En témoigne ainsi le rond de table permanent, long, rythmé par un montage qui davantage restitue une respiration réelle des débats qu’un sabotage de la lenteur nécessaire de l’oral – l’auteur déclarait (dans les Cahiers du cinéma n°769, lors d’un entretien avec Charlotte Garson) qu’il ne pouvait se permettre de couper la moindre discussion, et que jamais ni ses micros (dont il en est lui-même l’opérateur, témoin de l’importance qu’il donne à la parole, et dans la tradition de l’oralité d’une recherche en socio-anthropologie dont il hérite) ni sa caméra n’étaient jamais à l’arrêt lors des réunions, faisant de son montage final le résultat d’une heure de film pour trente heures de rushs, pour le résultat final d’un film d’une durée de 4h30.
Une mise en scène documentaire
Cela se concrétise, dans le film, par une mise en scène documentaire passionnante à partir d’un sur-cadrage autour d’un débat sur l’installation d’un dispensaire de marijuana dans un quartier sensible de Boston – sujet clivant et qui polarise des avis souvent déterminés et contradictoires – qui prend soin de restituer et de considérer chacune des sensibilités, ce qui permet a minima de témoigner de la largeur du sujet, mais surtout de restituer la complexité d’un débat publique qui n’est pas le propre de l’unique salle de réunion, et infuse par l’ultra-local une pensée de l’ensemble.
C’est pour cela que l’image éternelle de City Hall ne va pas être celui de sa mairie, mais de cette table autour de laquelle se réunissent les fonctionnaires et leurs identités : le microcosme de la réunion a une fonction macroscopique, parce qu’elle touche au mouvement universel du discours entrain de s’écrire.
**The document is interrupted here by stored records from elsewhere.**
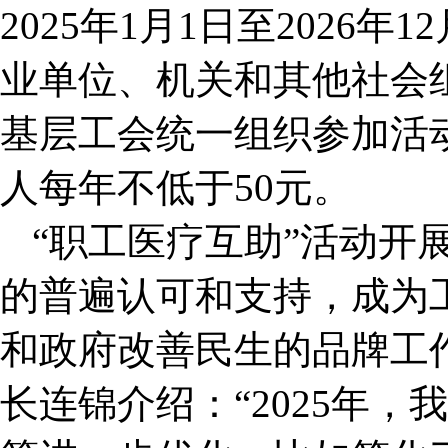
2025年1月1日至2026
业单位、机关和其他社会
基层工会统一组织参加活
人每年不低于50元。
“职工医疗互助”活动开
的普遍认可和支持，成为
和政府改善民生的品牌工
长连锦介绍：“2025年，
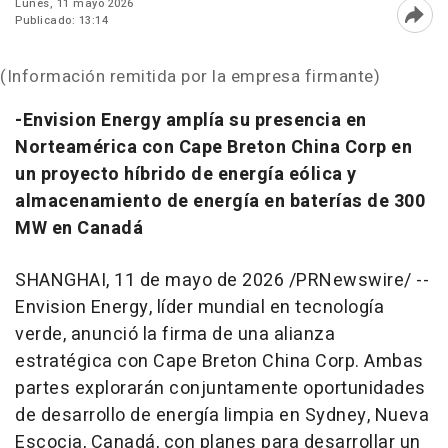
Lunes, 11 mayo 2026
Publicado: 13:14
Abri
(Información remitida por la empresa firmante)
-Envision Energy amplía su presencia en
Norteamérica con Cape Breton China Corp en
un proyecto híbrido de energía eólica y
almacenamiento de energía en baterías de 300
MW en Canadá
SHANGHAI
,
11 de mayo de 2026
/PRNewswire/ --
Envision Energy, líder mundial en tecnología
verde, anunció la firma de una alianza
estratégica con Cape Breton China Corp. Ambas
partes explorarán conjuntamente oportunidades
de desarrollo de energía limpia en Sydney, Nueva
Escocia, Canadá, con planes para desarrollar un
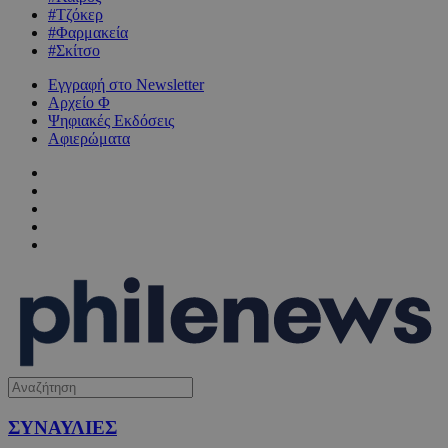
#Τζόκερ
#Φαρμακεία
#Σκίτσο
Εγγραφή στο Newsletter
Αρχείο Φ
Ψηφιακές Εκδόσεις
Αφιερώματα
ΣΥΝΑΥΛΙΕΣ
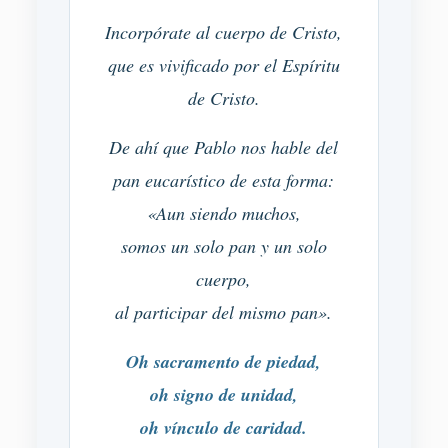
Incorpórate al cuerpo de Cristo,
que es vivificado por el Espíritu
de Cristo.
De ahí que Pablo nos hable del
pan eucarístico de esta forma:
«Aun siendo muchos,
somos un solo pan y un solo
cuerpo,
al participar del mismo pan».
Oh sacramento de piedad,
oh signo de unidad,
oh vínculo de caridad.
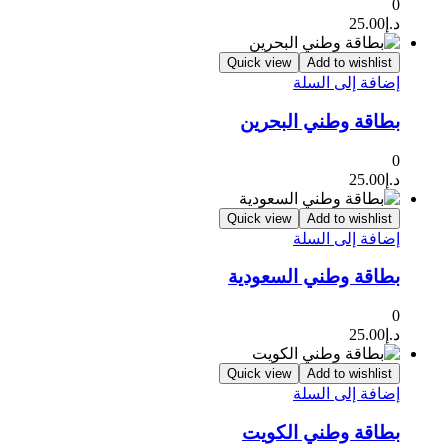
0
د.إ
25.00
Quick view
Add to wishlist
إضافة إلى السلة
بطاقة وطني البحرين
0
د.إ
25.00
Quick view
Add to wishlist
إضافة إلى السلة
بطاقة وطني السعودية
0
د.إ
25.00
Quick view
Add to wishlist
إضافة إلى السلة
بطاقة وطني الكويت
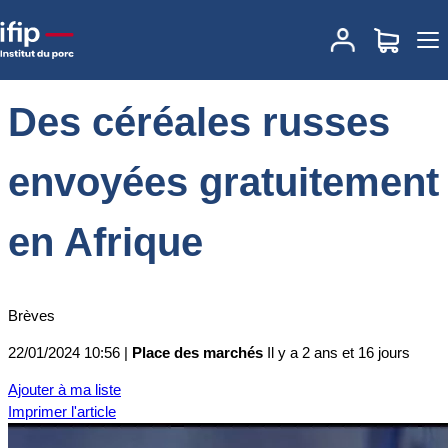
Accueil
Place des marchés
Actualités des marchés
Des céréales
russes envoyées gratuitement en Afrique
Des céréales russes
envoyées gratuitement
en Afrique
Brèves
22/01/2024 10:56 |
Place des marchés
Il y a 2 ans et 16 jours
Ajouter à ma liste
Imprimer l'article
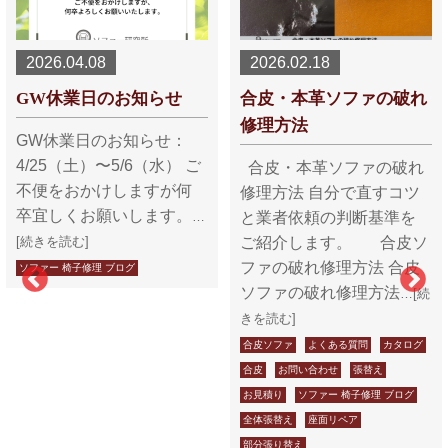
2026.02.18
2026.01.30
合皮・本革ソファの破れ
施工事例【アクタスソフ
修理方法
ァ】
合皮・本革ソファの破れ
【アクタスソファ】 アク
修理方法 自分で直すコツ
タスDUBBELカウチソフ
と業者依頼の判断基準を
ァの染め直しをご紹介し
ご紹介します。 合皮ソ
ます。 レザーリペア業界
ファの破れ修理方法 合皮
で数多くの施工実績を誇
ソファの破れ修理方法
る「革研究所」が長年の
…[続
技術と知識をよりソファ
きを読む]
ー修理に特化さ
…[続きを読
合皮ソファ
よくある質問
カタログ
む]
合皮
お問い合わせ
張替え
お見積り
ソファー 椅子修理 ブログ
アクタス
ご予算
クッション
全体張替え
座面リペア
リカラー
染め直し
部分張り替え
ソファー 椅子修理 ブログ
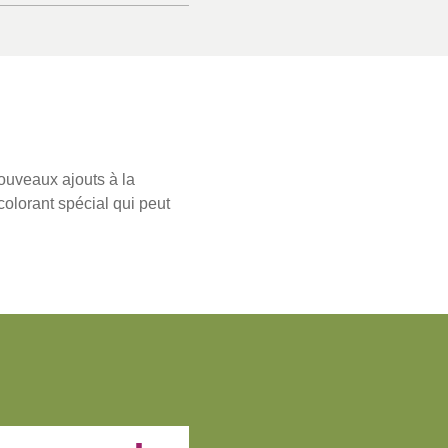
nouveaux ajouts à la
colorant spécial qui peut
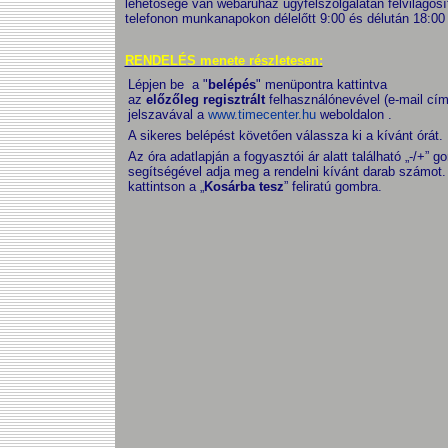
lehetősége van webáruház ügyfélszolgálatán felvilágosí
telefonon munkanapokon délelőtt 9:00 és délután 18:00 
RENDELÉS menete részletesen:
Lépjen be a "
belépés
" menüpontra kattintva
az
előzőleg regisztrált
felhasználónevével (e-mail cím
jelszavával a
www.timecenter.hu
weboldalon .
A sikeres belépést követően válassza ki a kívánt órát.
Az óra adatlapján a fogyasztói ár alatt található „-/+” 
segítségével adja meg a rendelni kívánt darab számot.
kattintson a „
Kosárba tesz
” feliratú gombra.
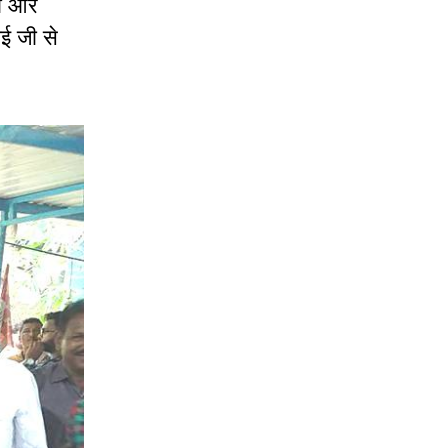
ना और
ई जी से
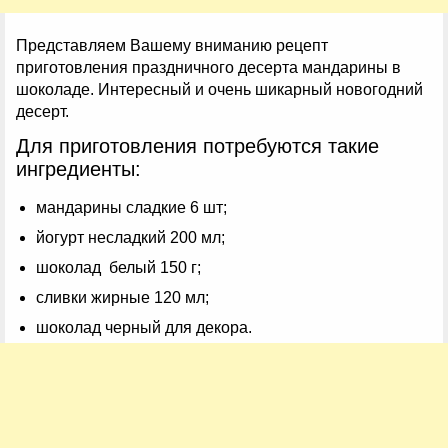
Представляем Вашему вниманию рецепт
приготовления праздничного десерта мандарины в
шоколаде. Интересный и очень шикарный новогодний
десерт.
Для приготовления потребуются такие
ингредиенты:
мандарины сладкие 6 шт;
йогурт несладкий 200 мл;
шоколад белый 150 г;
сливки жирные 120 мл;
шоколад черный для декора.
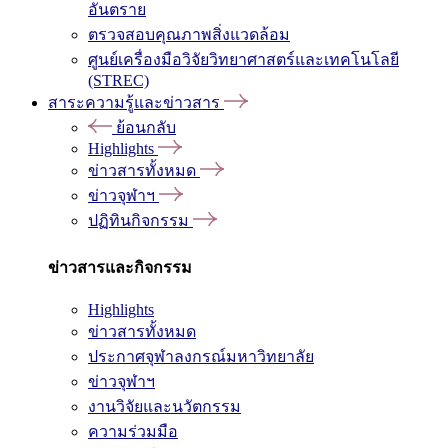
อันตราย
ตรวจสอบคุณภาพสิ่งแวดล้อม
ศูนย์เครื่องมือวิจัยวิทยาศาสตร์และเทคโนโลยี
(STREC)
สาระความรู้และข่าวสาร
ย้อนกลับ
Highlights
ข่าวสารทั้งหมด
ข่าวจุฬาฯ
ปฏิทินกิจกรรม
ข่าวสารและกิจกรรม
Highlights
ข่าวสารทั้งหมด
ประกาศจุฬาลงกรณ์มหาวิทยาลัย
ข่าวจุฬาฯ
งานวิจัยและนวัตกรรม
ความร่วมมือ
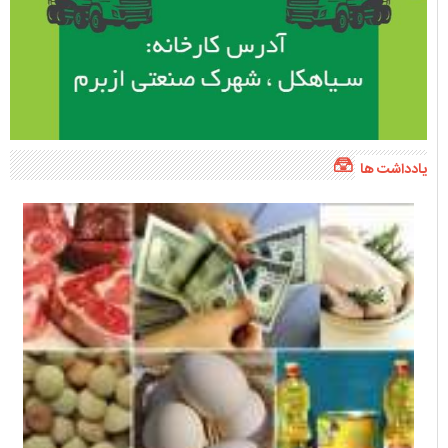
یادداشت ها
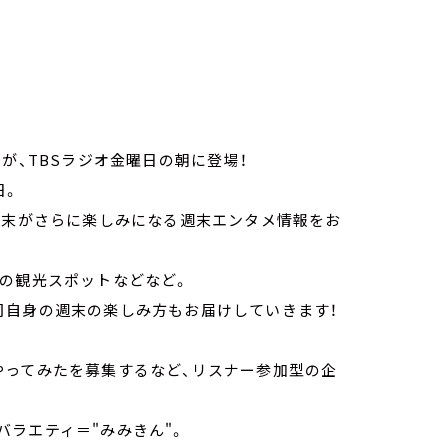
が、TBSラジオ金曜日の朝に登場！
日。
週末がさらに楽しみになる週末エンタメ情報をお
メの観光スポットなどなど。
司自身の週末の楽しみ方もお届けしていきます！
やってみたを募集するなど、リスナー参加型の企
ラエティ＝"みみきん"。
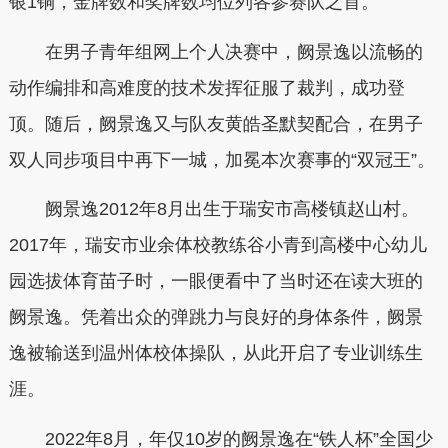
银1铜，金牌数和奖牌数均位列各参赛队之首。
在男子青年组网上个人决赛中，阙景逸以流畅的
动作编排和高难度的技术发挥征服了裁判，成功登
顶。随后，阙景逸又与队友黄皓圣默契配合，在男子
双人同步项目中再下一城，加冕本次赛事的“双冠王”。
阙景逸2012年8月出生于瑞安市高楼镇赵山村。
2017年，瑞安市业余体校教练谷小青到高楼中心幼儿
园选拔体育苗子时，一眼便看中了当时还在读大班的
阙景逸。凭着出众的弹跳力与良好的身体条件，阙景
逸被输送到温州体校体操队，从此开启了专业训练生
涯。
2022年8月，年仅10岁的阙景逸在“铁人杯”全国少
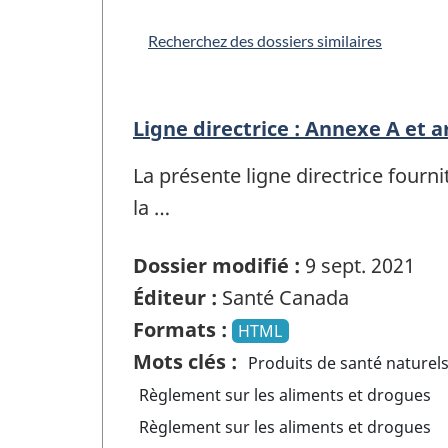
Recherchez des dossiers similaires
Ligne directrice : Annexe A et ar
La présente ligne directrice fournit
la …
Dossier modifié :
9 sept. 2021
Éditeur :
Santé Canada
Formats :
HTML
Mots clés :
Produits de santé naturel
Règlement sur les aliments et drogues
Règlement sur les aliments et drogues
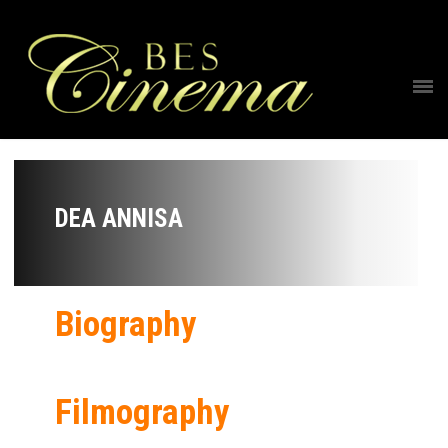
DEA ANNISA
Biography
Filmography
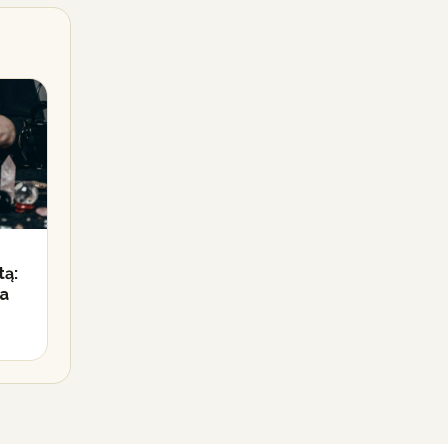
tą:
ja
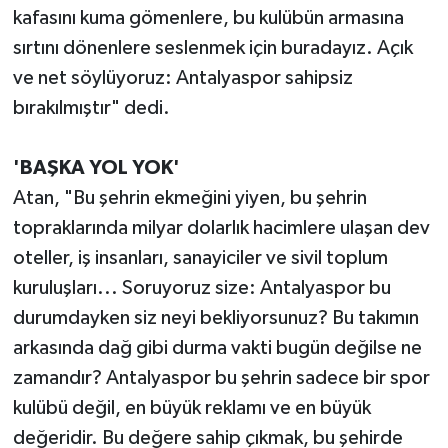
kafasını kuma gömenlere, bu kulübün armasına
sırtını dönenlere seslenmek için buradayız. Açık
ve net söylüyoruz: Antalyaspor sahipsiz
bırakılmıştır" dedi.
'BAŞKA YOL YOK'
Atan, "Bu şehrin ekmeğini yiyen, bu şehrin
topraklarında milyar dolarlık hacimlere ulaşan dev
oteller, iş insanları, sanayiciler ve sivil toplum
kuruluşları... Soruyoruz size: Antalyaspor bu
durumdayken siz neyi bekliyorsunuz? Bu takımın
arkasında dağ gibi durma vakti bugün değilse ne
zamandır? Antalyaspor bu şehrin sadece bir spor
kulübü değil, en büyük reklamı ve en büyük
değeridir. Bu değere sahip çıkmak, bu şehirde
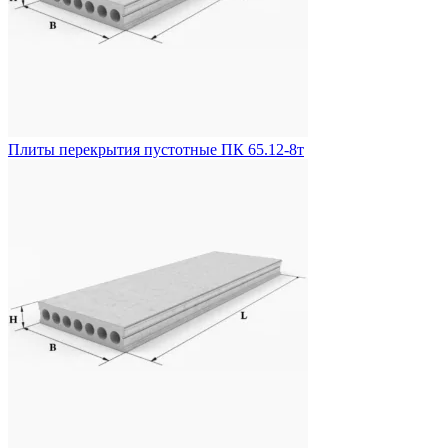
Плиты перекрытия пустотные ПК 65.12-8т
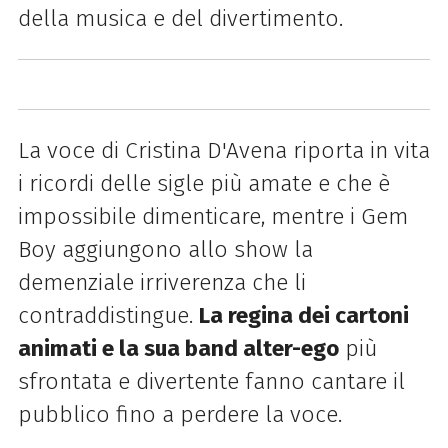
della musica e del divertimento.
La voce di Cristina D'Avena riporta in vita
i ricordi delle sigle più amate e che è
impossibile dimenticare, mentre i Gem
Boy aggiungono allo show la
demenziale irriverenza che li
contraddistingue.
La regina dei cartoni
animati e la sua band alter-ego
più
sfrontata e divertente fanno cantare il
pubblico fino a perdere la voce.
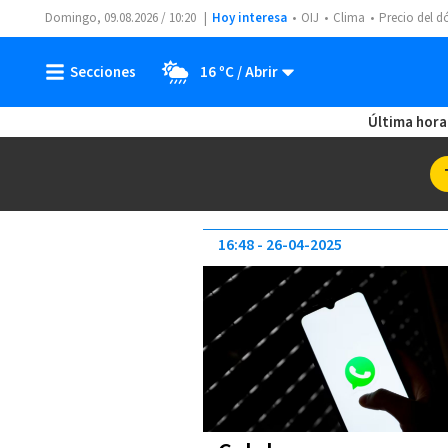
Domingo, 09.08.2026 / 10:20
Hoy interesa
OIJ
Clima
Precio del d
16 ºC
Última hora
16:48
26-04-2025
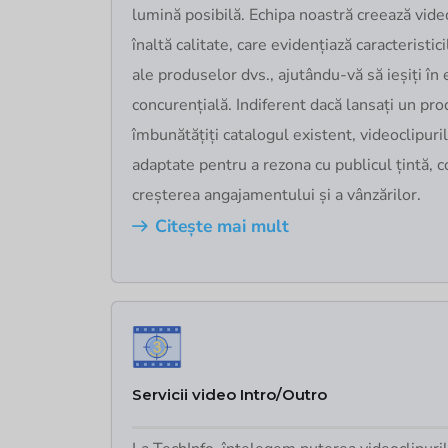
lumină posibilă. Echipa noastră creează video
înaltă calitate, care evidențiază caracteristici
ale produselor dvs., ajutându-vă să ieșiți în
concurențială. Indiferent dacă lansați un pr
îmbunătățiți catalogul existent, videoclipuri
adaptate pentru a rezona cu publicul țintă, 
creșterea angajamentului și a vânzărilor.
Citește mai mult
Servicii video Intro/Outro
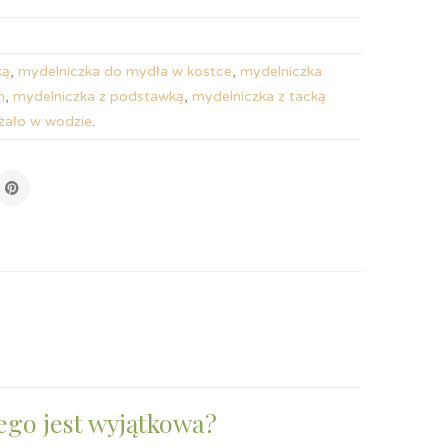
ką
,
mydelniczka do mydła w kostce
,
mydelniczka
m
,
mydelniczka z podstawką
,
mydelniczka z tacką
eżało w wodzie
.
ego jest wyjątkowa?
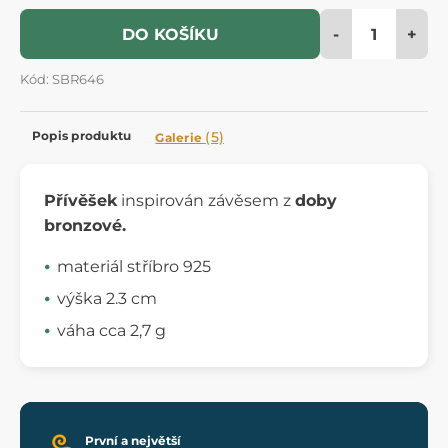
-
+
DO KOŠÍKU
Kód: SBR646
Popis produktu
(5)
Galerie
Přívěšek
inspirován závěsem z
doby
bronzové.
materiál stříbro 925
výška 2.3 cm
váha cca 2,7 g
První a největší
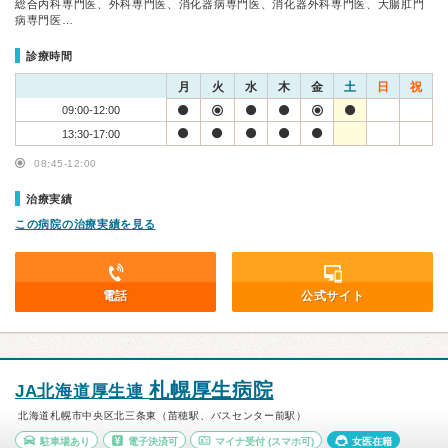
総合内科専門医、外科専門医、消化器病専門医、消化器外科専門医、大腸肛門
病専門医…
診療時間
月
火
水
木
金
土
日
祝
09:00-12:00
13:30-17:00
08:45-12:00
治療実績
この病院の治療実績を見る
電話
公式サイト
札幌厚生病院
JA北海道厚生連
北海道札幌市中央区北三条東（苗穂駅、バスセンター前駅）
駐車場あり
電子決済可
マイナ受付
(スマホ可)
女医在籍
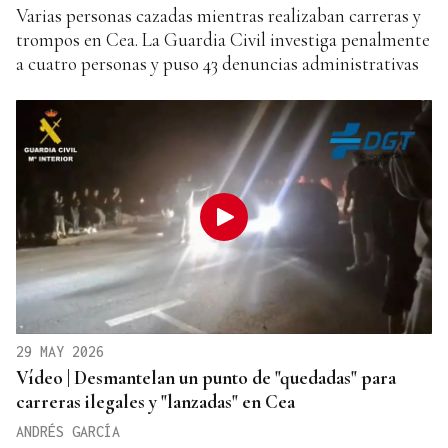
Varias personas cazadas mientras realizaban carreras y
trompos en Cea. La Guardia Civil investiga penalmente
a cuatro personas y puso 43 denuncias administrativas
29 MAY 2026
Vídeo | Desmantelan un punto de "quedadas" para
carreras ilegales y "lanzadas" en Cea
ANDRÉS GARCÍA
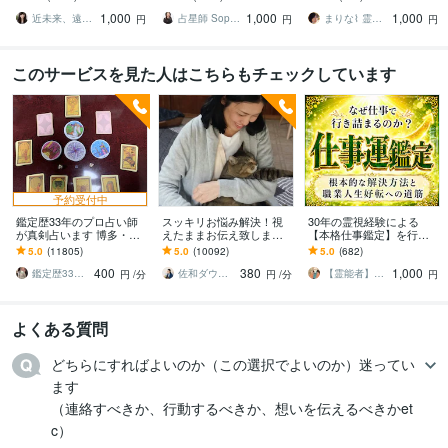
人間関係/上げ下げ鑑定無
方へ
質問でも大丈夫 詳しい
1,000
1,000
1,000
し‼️
説明付きます
近未来、遠未来を霊透視！！占い師 紗理奈
占星師 Sophia
まりな⌇ 霊視鑑定士
円
円
円
このサービスを見た人はこちらもチェックしています
予約受付中
鑑定歴33年のプロ占い師
スッキリお悩み解決！視
30年の霊視経験による
が真剣占います 博多・廓
えたままお伝え致します
【本格仕事鑑定】を行い
屋の純血統占い祈願師
恋愛、結婚、人間関係、
ます 仕事運停滞の真の原
5.0
(11805)
5.0
(10092)
5.0
(682)
雷鳥
仕事、人生、ペットの気
因と人生好転への道筋を
400
380
1,000
持ち等◎祈願付き
読み解きます
鑑定歴33年のプロ占い師 雷鳥
佐和ダウジング＆スピリットメンター
【霊能者】天晴
円
/分
円
/分
円
よくある質問
どちらにすればよいのか（この選択でよいのか）迷ってい
ます

（連絡すべきか、行動するべきか、想いを伝えるべきかet
c）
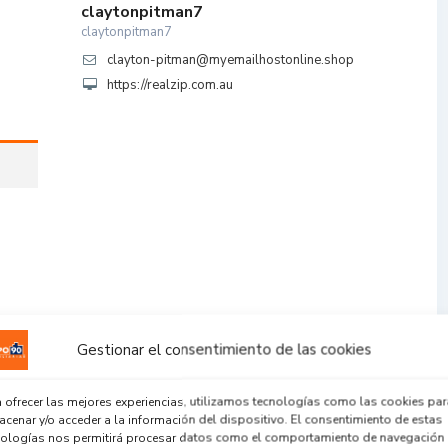
claytonpitman7
claytonpitman7
clayton-pitman@myemailhostonline.shop
https://realzip.com.au
Gestionar el consentimiento de las cookies
 ofrecer las mejores experiencias, utilizamos tecnologías como las cookies par
cenar y/o acceder a la información del dispositivo. El consentimiento de estas
nologías nos permitirá procesar datos como el comportamiento de navegación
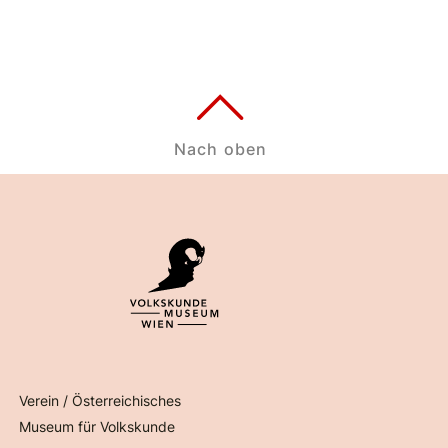
Nach oben
Verein / Österreichisches
Museum für Volkskunde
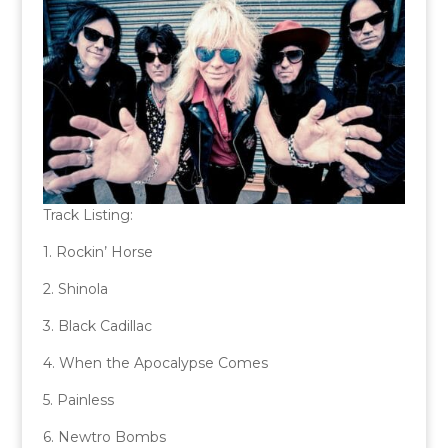
Track Listing:
1. Rockin’ Horse
2. Shinola
3. Black Cadillac
4. When the Apocalypse Comes
5. Painless
6. Newtro Bombs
Il est évident que les prémisses du film peuvent effrayer son spectateur – un documentaire de 4h30 sur la mairie de Boston -, mais c’est sans rappeler les qualités primaires du cinéma de Wiseman : le montage est fluide, la parole est passionnante. Aucun ennui ne se fait ressentir. Face à une difficile distribution du film en salles, d’autant plus freinée par le contexte sanitaire qui a vu nos salles françaises s’éteindre pendant plus de six mois, la réussite publique du film en a forcément pâti : n’ayez crainte, toutefois, de prendre le temps d’aller le voir. S’il ne fallait nommer qu’une seule certitude, c’est que City Hall est un film majeur et politiquement engagé, autant pour un auteur d’une filmographie mature de soixante années d’expérience dans sa discipline, que pour son importance dans le débat démocratique actuel.